Most of the code is boring and/or ugly. The one interesting bit might be in file "quadric.c++": formulas to conveniently initialize and transform quadrics in world space. I have never seen those documented anywhere else.
This release serves mainly a bureaucratic purpose. It documents a state of code, and states licensing terms. I am going to share my toy project with other parties, but I don't want to be barred from playing with it later.
Update (27-dec-2014): To my surprise, I got feedback of people who wanted to play with this. So here is a supplementary tarball with documentation of the scene description language, and an example scene file. No guarantees that the three syntaxes (in the parser, in the docs, and in the scene file) agree 100 percent with each other, but they should be close enough to get you started.

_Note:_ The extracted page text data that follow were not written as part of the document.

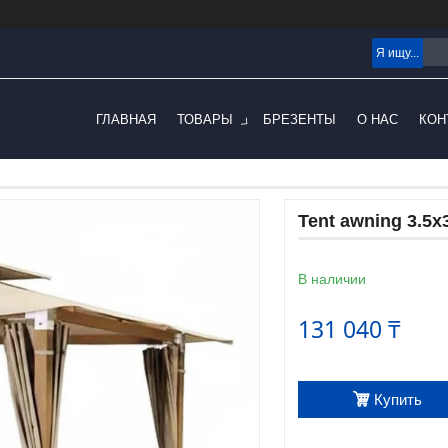
ГЛАВНАЯ
ТОВАРЫ
БРЕЗЕНТЫ
О НАС
КОН
Tent awning 3.5x
В наличии
131 040 ₸
Купить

Remember that you still need a render loop that obtains rays with camera.makeRay(), finds a color through TraceRay(), and plots those pixels or writes them to an image file.
A Note on Smoothness
Experimenting a bit with smooth height fields based on the Zwart-Powell basis function:
This image comes from a new renderer that no longer supports constructive solid geometry. The rendering primitive I settled on is a quadric surface trimmed by basically a truncated tetrahedron. This is stored as a slab (i.e. two parallel planes) as floor and ceiling, and three more planes as side walls (which are not allowed to be parallel to each other or to the slab).
I decided to use this more complex polyhedral cage because it enables to represent triangular prisms as well as tetrahedra, and requires only a single additional coefficient for storage (17 instead of 16 for four plane equations). The prism is interesting for at least two important special cases (height fields and shapes with rotational symmetry). Without the ability to represent a prism directly, it would have to be dissected into three tetrahedra. So for now the boundaries of a quadric patch can be thought of as a "thick triangle". The ability to truncate a tetrahedron is also handy for limiting the size of long and thin bounding tetrahedra.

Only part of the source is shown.